好み

「…おい、本当に大丈夫かよ」

「あ、…うん、大丈夫」

考えごとをしていたら、アルに顔を上げられてしまった。
咄嗟に答えたがオウム返しになって、琥珀色の瞳に疑念が宿る。

「大丈夫って顔してない。…何かあったのか?」

「ん…ちょっと。色々、あっ…て」

話している途中で、唇が重なった。
完全に不意を突かれたユーベルが、目を見開く。

「お前、強情だから。一人で抱え込もうとするんだろうけどさ…俺は何があっても、お前の味方だから。…覚えといて」

真剣な顔でアルが紡ぐ言葉の力強さに、涙腺がジンと熱くなる。
長年、人前で泣くことのなかったユーベルは、素直に泣くことが出来ずにぎこちなく笑った。
すると、アルにポンと撫でられた頭が、そのまま肩に引き寄せられる。

「みんな、どっかで誰かに甘えてんだよ。そうやって生きるのが普通なんだから、たまには甘えとけって。…その相手が俺なら、嬉しいんだけどな」

最後に照れ笑いをしたアルが、顔が見えないように抱き締めてくれて、ユーベルはゆっくりと目を閉じた。
温かさと、喜びと、愛しさが胸を満たす。
幸せを感じる反面、クリスの言った通りだな…と、一度抱いてしまった罪悪感がじくじくと胸の奥を苛む。

「…ねぇ。猫さんは、私とこうすると、どんな気持ち?」

「んん? んー…」

少し身体を離して、読み取るように表情を見つめるユーベルが、アルの腰に手を回して問い掛ける。
考えるように唸ったアルは、やはり照れ笑いをして答えた。

「色々だよ。好きとか、ドキドキするとか、いい匂いだなとか」

「…ふふ、何それ」

「お前が聞いてきたんだろ…正直に答えたのに」

確かにアルの言う通り、好き、ドキドキする、いい匂い、も感じるものだった。
クリスの感覚にも寄り添えたが、また違った感覚でも寄り添えること、共有する喜びを、アルは意図せずユーベルに教えていた。

「ふふっ…ありがとう、猫さん。元気出てきたよ」

「そうか? よくわかんないやつ…まぁ、元気になったならいいか」

「うん。
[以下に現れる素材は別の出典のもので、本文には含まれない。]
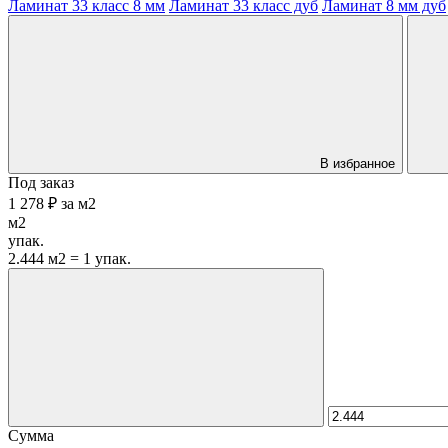
Ламинат 33 класс 8 мм
Ламинат 33 класс дуб
Ламинат 8 мм дуб
В избранное
Под заказ
1 278 ₽
за
м2
м2
упак.
2.444 м2 = 1 упак.
Сумма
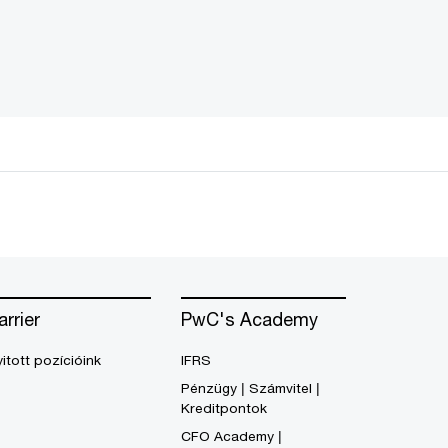
arrier
PwC's Academy
itott pozícióink
IFRS
Pénzügy | Számvitel |
Kreditpontok
CFO Academy |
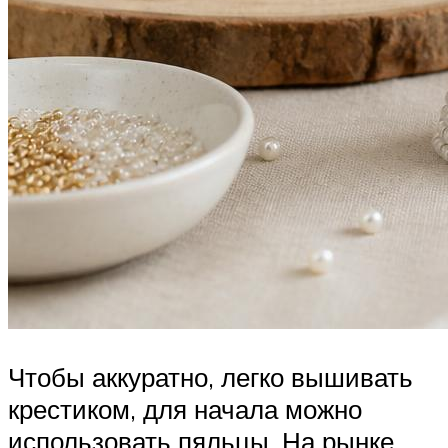
Чтобы аккуратно, легко вышивать
крестиком, для начала можно
использовать пяльцы. На рынке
ありがとう」

顔を上げて、お礼という名目を掲げて、ユーベルは初めて自分からキスをした。
名目なんてただの自分への言い訳で、本当は無性にそうしたくなったからなのだが。
軽く触れるだけのキスだったのに、目の前のアルの顔は大袈裟に赤くなっていく。

「っ……」

「…嫌だった?」

「い、嫌なわけあるか…! ちょっと、驚いただけだ」

「あはは、猫さんでも照れるんだね」

「うっさい」

おちょくったせいで、頭を強引にアルの胸に押し付けられた。
きっと、照れてる顔を見られたくなかったんだろう。
おかしくて笑っていると髪をくしゃくしゃと撫で…るというよりは掻き乱されて、少しの間、二人でじゃれ合っていた。